#### Problem statement
Keep the wording of the records intact as you retype them, and omit every image.
[Material for this task — start]
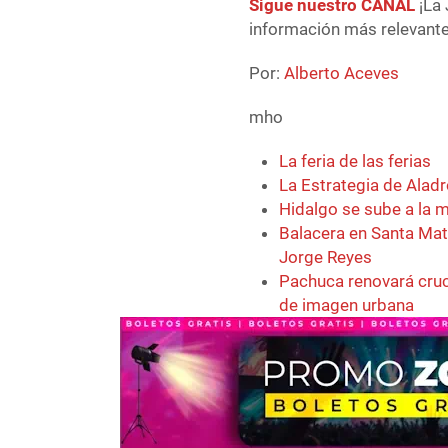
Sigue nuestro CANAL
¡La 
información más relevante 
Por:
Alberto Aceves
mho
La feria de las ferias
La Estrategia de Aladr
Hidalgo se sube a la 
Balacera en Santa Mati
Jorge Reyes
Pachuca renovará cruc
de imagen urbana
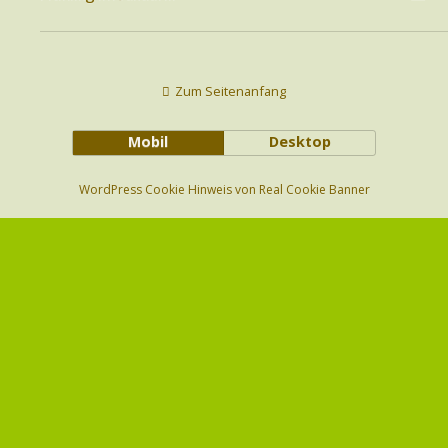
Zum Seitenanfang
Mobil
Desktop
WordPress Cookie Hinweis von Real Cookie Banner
[Material for this task — finish]
#### Problem solution
Sigue nuestro CANAL
¡La 
información más relevante 
Por:
Alberto Aceves
mho
La feria de las ferias
La Estrategia de Aladr
Hidalgo se sube a la 
Balacera en Santa Mati
Jorge Reyes
Pachuca renovará cruc
de imagen urbana
Zum Seitenanfang
Mobil
Desktop
WordPress Cookie Hinweis von Real Cookie Banner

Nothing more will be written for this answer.